**What to do**:
Take the data below and write it out exactly, except for the pictures.

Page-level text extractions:

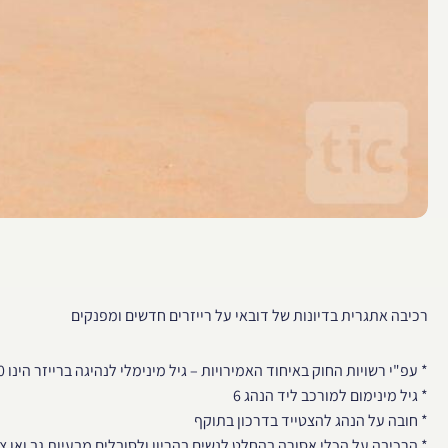
רכיבה אתגרית בדיונות של דובאי על רייזרים חדשים ומפנקים
* עפ"י רשויות החוק באיחוד האמירויות – גיל מינימלי לנהיגה ברייזר הינו 20+
* גיל מינימום למורכב ליד הנהג 6
* חובה על הנהג להצטייד בדרכון בתוקף
* הרכיבה על הכלי אסורה בהחלט לנשים בהריון ולסובלים מבעיות גב ואו צ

**Result**:
רכיבה אתגרית בדיונות של דובאי על רייזרים חדשים ומפנקים
* עפ"י רשויות החוק באיחוד האמירויות – גיל מינימלי לנהיגה ברייזר הינו 20+
* גיל מינימום למורכב ליד הנהג 6
* חובה על הנהג להצטייד בדרכון בתוקף
* הרכיבה על הכלי אסורה בהחלט לנשים בהריון ולסובלים מבעיות גב ואו צ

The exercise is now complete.